Union erwartet "dauerhafte Wende": Unterstützung für Schröders Reformkurs

Union erwartet "dauerhafte Wende"
Unterstützung für Schröders Reformkurs

Obwohl die Irak-Frage derzeit im Mittelpunkt der politischen Aufmerksamkeit steht, treibt Gerhard Schröder die Vorbereitung seiner Regierungserklärung voran. Am Montag stimmte er die Bezirks- und Landesvorsitzenden der SPD auf eine Reformwende ein, heute findet die Generalprobe vor der SPD-Fraktion statt.

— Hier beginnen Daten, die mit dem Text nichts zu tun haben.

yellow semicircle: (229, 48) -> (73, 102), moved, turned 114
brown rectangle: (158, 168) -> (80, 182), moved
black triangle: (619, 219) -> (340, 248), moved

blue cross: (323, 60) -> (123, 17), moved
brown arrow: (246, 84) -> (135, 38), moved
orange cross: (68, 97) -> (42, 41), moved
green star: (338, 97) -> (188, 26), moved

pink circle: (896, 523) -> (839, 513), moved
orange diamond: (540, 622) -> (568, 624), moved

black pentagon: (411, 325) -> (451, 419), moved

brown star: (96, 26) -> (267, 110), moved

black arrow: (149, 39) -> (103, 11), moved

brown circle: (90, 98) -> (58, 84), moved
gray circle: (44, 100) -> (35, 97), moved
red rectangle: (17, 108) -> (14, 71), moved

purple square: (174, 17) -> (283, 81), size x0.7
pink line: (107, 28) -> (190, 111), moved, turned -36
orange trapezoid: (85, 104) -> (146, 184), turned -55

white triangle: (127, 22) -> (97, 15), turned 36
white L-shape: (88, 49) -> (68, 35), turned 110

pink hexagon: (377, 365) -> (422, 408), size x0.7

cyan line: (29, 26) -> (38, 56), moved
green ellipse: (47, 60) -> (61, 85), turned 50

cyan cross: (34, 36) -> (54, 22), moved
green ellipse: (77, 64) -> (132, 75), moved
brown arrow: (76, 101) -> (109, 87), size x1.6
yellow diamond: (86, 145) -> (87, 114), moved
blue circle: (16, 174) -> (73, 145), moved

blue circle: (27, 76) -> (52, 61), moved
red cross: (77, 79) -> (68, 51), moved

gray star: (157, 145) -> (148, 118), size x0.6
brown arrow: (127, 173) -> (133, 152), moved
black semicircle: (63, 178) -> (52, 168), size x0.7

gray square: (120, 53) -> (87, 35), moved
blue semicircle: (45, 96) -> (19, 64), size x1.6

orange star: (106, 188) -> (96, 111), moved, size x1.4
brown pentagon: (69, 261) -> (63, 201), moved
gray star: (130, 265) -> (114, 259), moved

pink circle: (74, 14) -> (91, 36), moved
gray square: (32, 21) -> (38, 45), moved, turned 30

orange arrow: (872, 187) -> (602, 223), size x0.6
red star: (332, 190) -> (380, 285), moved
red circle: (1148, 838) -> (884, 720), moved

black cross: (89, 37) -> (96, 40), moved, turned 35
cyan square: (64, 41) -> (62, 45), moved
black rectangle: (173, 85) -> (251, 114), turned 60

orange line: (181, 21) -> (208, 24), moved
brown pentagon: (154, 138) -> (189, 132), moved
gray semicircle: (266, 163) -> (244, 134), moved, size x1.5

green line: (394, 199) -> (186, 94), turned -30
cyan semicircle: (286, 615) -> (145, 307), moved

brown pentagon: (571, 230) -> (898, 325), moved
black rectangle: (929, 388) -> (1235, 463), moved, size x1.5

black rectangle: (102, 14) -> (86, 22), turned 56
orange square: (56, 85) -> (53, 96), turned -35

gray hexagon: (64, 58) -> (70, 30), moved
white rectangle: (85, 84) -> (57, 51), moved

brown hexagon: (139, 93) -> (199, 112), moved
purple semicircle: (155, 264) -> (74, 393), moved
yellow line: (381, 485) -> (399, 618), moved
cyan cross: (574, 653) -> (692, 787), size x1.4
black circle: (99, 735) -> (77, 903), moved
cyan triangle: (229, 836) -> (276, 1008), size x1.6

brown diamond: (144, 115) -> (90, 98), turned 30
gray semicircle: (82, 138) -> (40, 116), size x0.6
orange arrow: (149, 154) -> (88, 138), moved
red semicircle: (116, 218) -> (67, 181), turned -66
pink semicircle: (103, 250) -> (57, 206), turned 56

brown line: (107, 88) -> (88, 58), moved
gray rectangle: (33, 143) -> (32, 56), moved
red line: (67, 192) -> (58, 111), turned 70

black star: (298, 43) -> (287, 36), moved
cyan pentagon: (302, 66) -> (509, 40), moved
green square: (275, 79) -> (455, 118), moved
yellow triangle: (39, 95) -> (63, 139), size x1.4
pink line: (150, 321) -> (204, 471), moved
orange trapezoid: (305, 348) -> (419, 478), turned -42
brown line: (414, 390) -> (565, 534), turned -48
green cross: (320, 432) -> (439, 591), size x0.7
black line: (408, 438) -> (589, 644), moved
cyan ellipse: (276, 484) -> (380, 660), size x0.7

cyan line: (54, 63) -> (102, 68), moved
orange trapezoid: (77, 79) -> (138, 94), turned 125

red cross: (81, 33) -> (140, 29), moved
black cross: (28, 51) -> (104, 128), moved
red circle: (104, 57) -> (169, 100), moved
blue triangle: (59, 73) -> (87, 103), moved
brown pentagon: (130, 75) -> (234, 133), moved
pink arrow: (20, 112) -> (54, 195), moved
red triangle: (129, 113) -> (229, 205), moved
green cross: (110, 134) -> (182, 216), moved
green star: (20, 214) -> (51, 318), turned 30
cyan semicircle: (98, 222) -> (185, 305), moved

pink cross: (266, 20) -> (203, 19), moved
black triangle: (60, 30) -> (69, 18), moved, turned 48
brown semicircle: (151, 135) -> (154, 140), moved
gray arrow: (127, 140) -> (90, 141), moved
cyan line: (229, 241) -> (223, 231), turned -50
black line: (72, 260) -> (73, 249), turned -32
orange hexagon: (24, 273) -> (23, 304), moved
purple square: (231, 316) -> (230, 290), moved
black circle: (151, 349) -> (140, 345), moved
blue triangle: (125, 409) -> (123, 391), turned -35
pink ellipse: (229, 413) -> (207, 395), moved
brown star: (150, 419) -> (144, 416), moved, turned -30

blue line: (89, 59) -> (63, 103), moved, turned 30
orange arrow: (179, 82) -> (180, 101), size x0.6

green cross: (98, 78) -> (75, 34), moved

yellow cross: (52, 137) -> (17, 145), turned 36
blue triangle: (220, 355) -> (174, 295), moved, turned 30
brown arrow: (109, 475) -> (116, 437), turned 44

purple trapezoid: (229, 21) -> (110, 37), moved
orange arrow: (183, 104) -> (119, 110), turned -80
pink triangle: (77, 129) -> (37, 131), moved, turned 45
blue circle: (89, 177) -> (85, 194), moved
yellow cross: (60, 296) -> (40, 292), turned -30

gof BERLIN. Nach einem Morgen voller Telefon-Diplomatie in Sachen Irak eilte Gerhard Schröder am Montagnachmittag zu einem "kleinen Parteitag" der SPD. Neben den Ministerpräsidenten waren nämlich auch die sozialdemokratischen Landes- und Bezirksvorsitzenden extra nach Berlin gereist, um mit dem Kanzler über seine Regierungserklärung an diesem Freitag zu sprechen. Schröder selbst wollte bei dem Auftritt am Montag vor den Genossen "nichts verraten, aber die Stimmung testen", hieß es in Parteikreisen. Trotzdem wurden erste Punkte der Regierungserklärung am Abend bekannt. Die im so genannten "Netzwerk 2010" zusammengeschlossenen jungen SPD-Bundestagsabgeordneten stellten sich zuvor mit einem eigenen Diskussionspapier auf die Seite Schröders. Nachdem am Wochenende ein Papier der SPD-Linken bekannt geworden war, in dem vor der Preisgabe sozialer Sicherheiten gewarnt wurde, sollte mit dem Beitrag der 30 jungen SPD-Parlamentarier ein klares Gegengewicht gesetzt werden. In dem "Ideenpapier" werden vor allem die hohen Lohnnebenkosten als Haupthindernis für mehr Beschäftigung bezeichnet. Notwendig sei eine Politik, die "gleichzeitig zu mehr Wirtschaftswachstum, einer Reduzierung der Lohnnebenkosten, mehr unternehmerischer Selbstständigkeit sowie zur Senkung der Beschäftigungsschwelle beiträgt", heißt es in dem Papier. Gerade die beschäftigungsintensivsten Branchen seien durch ein Übermaß an staatlicher Regulierung behindert, klagen die SPD-Abgeordneten. Man brauche einen "konsequenten Reformkurs", der nur erreicht werden könne, wenn man auch bereit sei, "ungewohnte und unbequeme Wege einzuschlagen".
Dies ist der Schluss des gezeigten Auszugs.